_What to produce:_ Using the records below, copy exactly the part that opens with the line holding "Back to results page" and closes with the line holding "September 2013", minus the pictures.

_Data shown:_
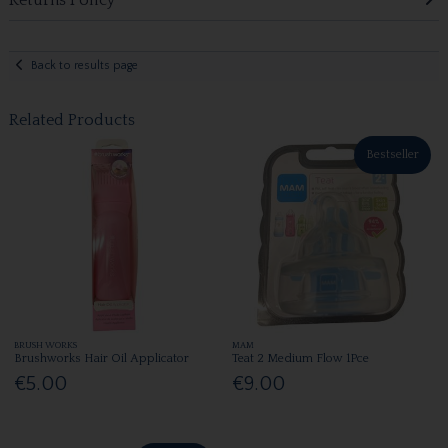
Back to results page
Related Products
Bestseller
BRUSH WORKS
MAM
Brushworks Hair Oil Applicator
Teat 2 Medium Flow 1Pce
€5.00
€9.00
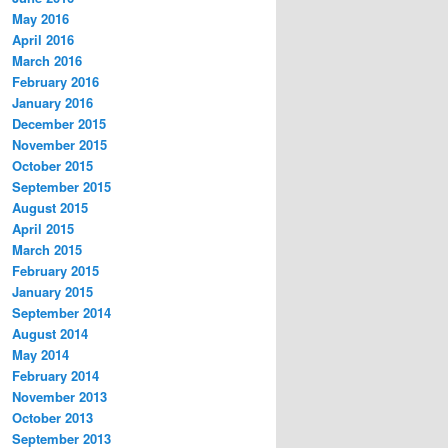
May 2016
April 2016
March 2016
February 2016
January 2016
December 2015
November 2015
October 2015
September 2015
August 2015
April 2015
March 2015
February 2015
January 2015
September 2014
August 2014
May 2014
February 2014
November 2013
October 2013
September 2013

--

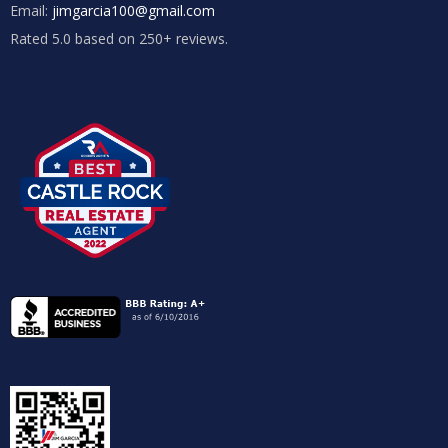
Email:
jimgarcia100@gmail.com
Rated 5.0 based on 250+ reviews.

_Answer section:_
Back to results page
Related Products
Bestseller
BRUSH WORKS
MAM
Brushworks Hair Oil Applicator
Teat 2 Medium Flow 1Pce
€5.00
€9.00
May 2016
April 2016
March 2016
February 2016
January 2016
December 2015
November 2015
October 2015
September 2015
August 2015
April 2015
March 2015
February 2015
January 2015
September 2014
August 2014
May 2014
February 2014
November 2013
October 2013
September 2013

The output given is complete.